Data extracted from a collection
● ● ●

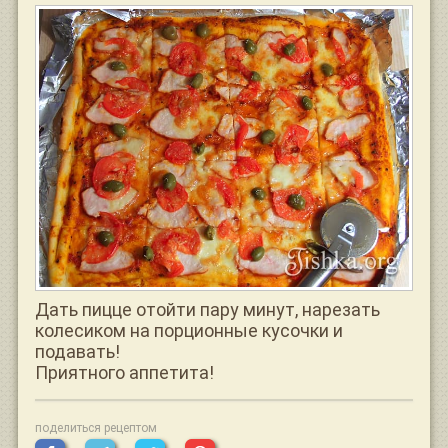
Дать пицце отойти пару минут, нарезать
колесиком на порционные кусочки и
подавать!
Приятного аппетита!
поделиться рецептом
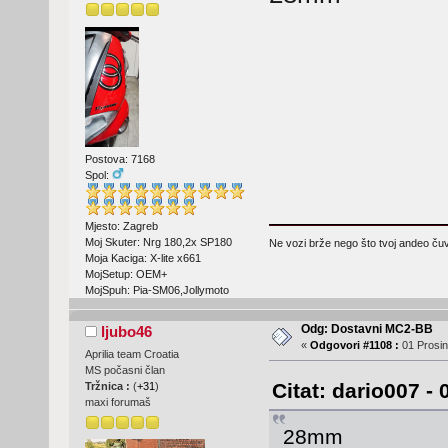
Postova: 7168
Spol:
Mjesto: Zagreb
Moj Skuter: Nrg 180,2x SP180
Ne vozi brže nego što tvoj andeo čuva
Moja Kaciga: X-lite x661
MojSetup: OEM+
MojSpuh: Pia-SM06,Jollymoto
Odg: Dostavni MC2-BB
ljubo46
«
Odgovori #1108 :
01 Prosin
Aprilia team Croatia
MS počasni član
Citat: dario007 -
Tržnica :
(
+31
)
maxi forumaš
28mm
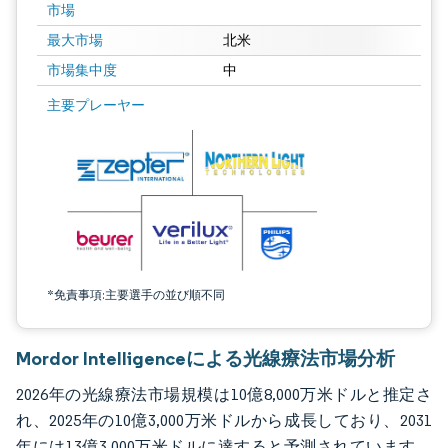
市場
最大市場
北米
市場集中度
中
画像 © Mordor Intelligence。再利用にはCC BY 4.0の表示が必要です。
主要プレーヤー
*免責事項:主要選手の並び順不同
Mordor Intelligenceによる光線療法市場分析
2026年の光線療法市場規模は10億8,000万米ドルと推定さ
れ、2025年の10億3,000万米ドルから成長しており、2031
年には13億3,000万米ドルに達すると予測されています。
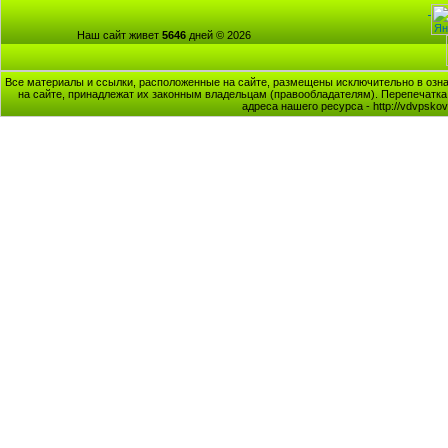
Наш сайт живет
5646
дней © 2026
Все материалы и ссылки, расположенные на сайте, размещены исключительно в озна
на сайте, принадлежат их законным владельцам (правообладателям). Перепечатка 
адреса нашего ресурса - http://vdvpsk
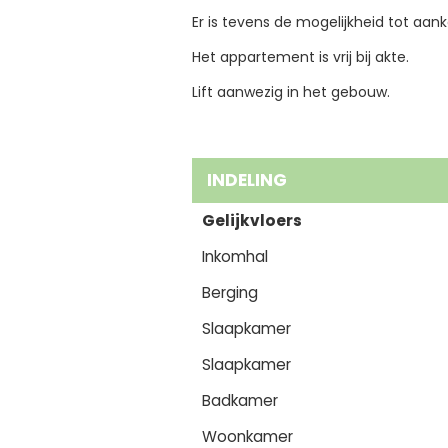
Er is tevens de mogelijkheid tot aa
Het appartement is vrij bij akte.
Lift aanwezig in het gebouw.
INDELING
Gelijkvloers
Inkomhal
Berging
Slaapkamer
Slaapkamer
Badkamer
Woonkamer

● ● ●

TRY IT. Without changing a word, retype the data above and omit its pictures.

WRITTEN SOLUTION.
Дать пицце отойти пару минут, нарезать
колесиком на порционные кусочки и
подавать!
Приятного аппетита!
поделиться рецептом
Postova: 7168
Spol:
Mjesto: Zagreb
Moj Skuter: Nrg 180,2x SP180
Ne vozi brže nego što tvoj andeo čuva
Moja Kaciga: X-lite x661
MojSetup: OEM+
MojSpuh: Pia-SM06,Jollymoto
Odg: Dostavni MC2-BB
ljubo46
«
Odgovori #1108 :
01 Prosin
Aprilia team Croatia
MS počasni član
Citat: dario007 -
Tržnica :
(
+31
)
maxi forumaš
28mm
市場
最大市場
北米
市場集中度
中
画像 © Mordor Intelligence。再利用にはCC BY 4.0の表示が必要です。
主要プレーヤー
*免責事項:主要選手の並び順不同
Mordor Intelligenceによる光線療法市場分析
2026年の光線療法市場規模は10億8,000万米ドルと推定さ
れ、2025年の10億3,000万米ドルから成長しており、2031
年には13億3,000万米ドルに達すると予測されています。
Наш сайт живет
5646
дней © 2026
Все материалы и ссылки, расположенные на сайте, размещены исключительно в озна
на сайте, принадлежат их законным владельцам (правообладателям). Перепечатка 
адреса нашего ресурса - http://vdvpsk
Er is tevens de mogelijkheid tot aa
Het appartement is vrij bij akte.
Lift aanwezig in het gebouw.
INDELING
Gelijkvloers
Inkomhal
Berging
Slaapkamer
Slaapkamer
Badkamer
Woonkamer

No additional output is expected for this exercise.